Your answer should be only the lines below from the one with "impropre à l’usage" to the one with "informations étant indispensables", repeated exactly, ends included.

Collected data
- Opening Delimiter -

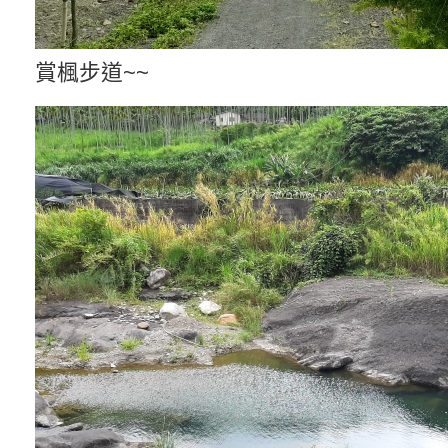
賞楓步道~~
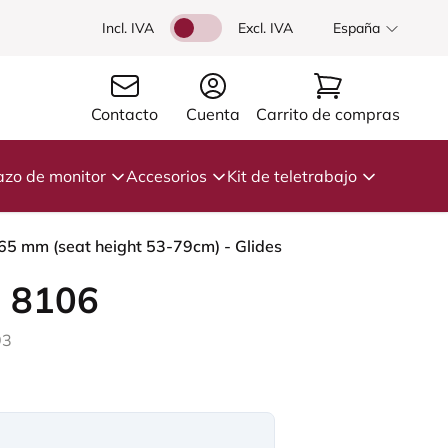
Incl. IVA
Excl. IVA
España
Contacto
Cuenta
Carrito de compras
azo de monitor
Accesorios
Kit de teletrabajo
265 mm (seat height 53-79cm) - Glides
 8106
93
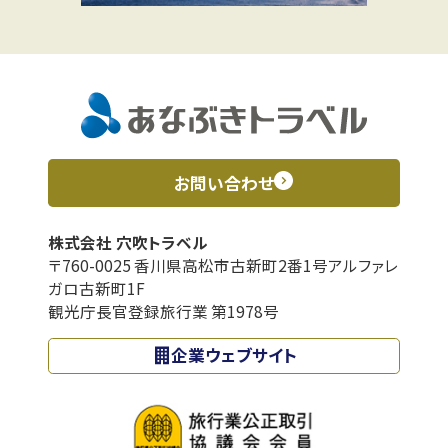
お問い合わせ
株式会社 穴吹トラベル
〒760-0025 香川県高松市古新町2番1号アルファレ
ガロ古新町1F
観光庁長官登録旅行業 第1978号
企業ウェブサイト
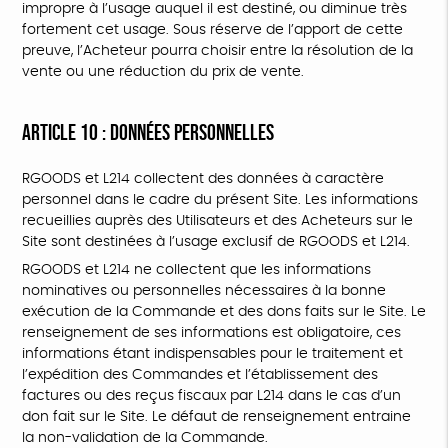
impropre à l’usage auquel il est destiné, ou diminue très
fortement cet usage. Sous réserve de l’apport de cette
preuve, l’Acheteur pourra choisir entre la résolution de la
vente ou une réduction du prix de vente.
ARTICLE 10 : DONNÉES PERSONNELLES
RGOODS et L214 collectent des données à caractère
personnel dans le cadre du présent Site. Les informations
recueillies auprès des Utilisateurs et des Acheteurs sur le
Site sont destinées à l’usage exclusif de RGOODS et L214.
RGOODS et L214 ne collectent que les informations
nominatives ou personnelles nécessaires à la bonne
exécution de la Commande et des dons faits sur le Site. Le
renseignement de ses informations est obligatoire, ces
informations étant indispensables pour le traitement et
l’expédition des Commandes et l’établissement des
factures ou des reçus fiscaux par L214 dans le cas d’un
don fait sur le Site. Le défaut de renseignement entraine
la non-validation de la Commande.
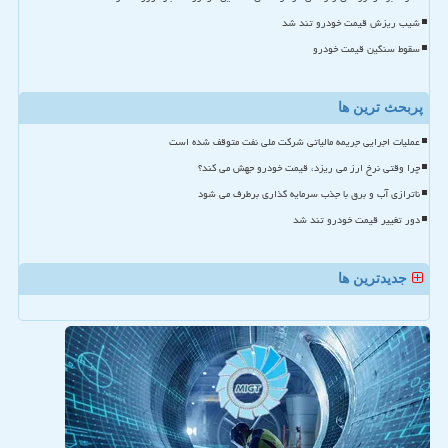
شیب ریزش قیمت خودرو تند شد
سقوط سنگین قیمت خودرو
پربحث ترین ها
عملیات اجرایی جریمه مالیاتی شرکت ملی نفت متوقف شده است
چرا وقتی نرخ ارز می ریزد، قیمت خودرو جهش می کند؟
ناترازی آب و برق با جذب سرمایه گذاری برطرف می شود
دور تغییر قیمت خودرو تند شد
جدیدترین ها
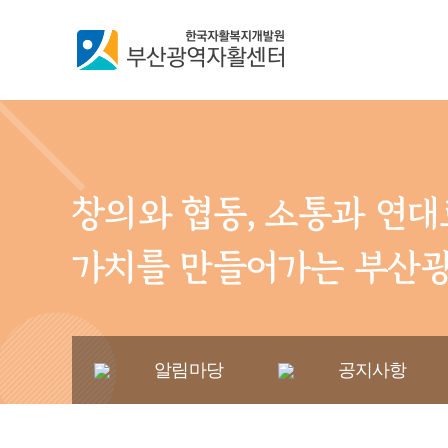
창의와 협동, 소통과 연
가치를 만들어가는 부산
알림마당
공지사항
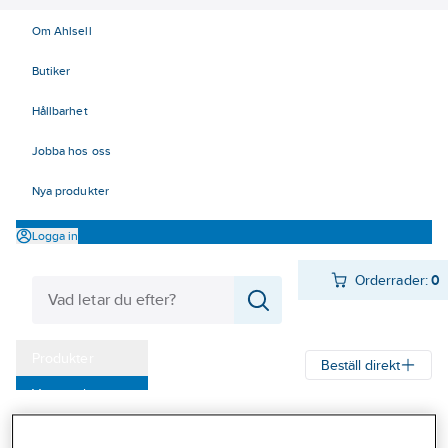
Om Ahlsell
Butiker
Hållbarhet
Jobba hos oss
Nya produkter
Logga in
Orderrader:
0
Produkter
Beställ direkt
Varumärken
Ahlsell
Produkter
Arbetsplats
Lyft
Drag- och lyftblock
Kampanjer
Draglyftblock och vinschar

- Closing Delimiter -

| Result |
impropre à l’usage auquel il est destiné, ou diminue très
fortement cet usage. Sous réserve de l’apport de cette
preuve, l’Acheteur pourra choisir entre la résolution de la
vente ou une réduction du prix de vente.
ARTICLE 10 : DONNÉES PERSONNELLES
RGOODS et L214 collectent des données à caractère
personnel dans le cadre du présent Site. Les informations
recueillies auprès des Utilisateurs et des Acheteurs sur le
Site sont destinées à l’usage exclusif de RGOODS et L214.
RGOODS et L214 ne collectent que les informations
nominatives ou personnelles nécessaires à la bonne
exécution de la Commande et des dons faits sur le Site. Le
renseignement de ses informations est obligatoire, ces
informations étant indispensables pour le traitement et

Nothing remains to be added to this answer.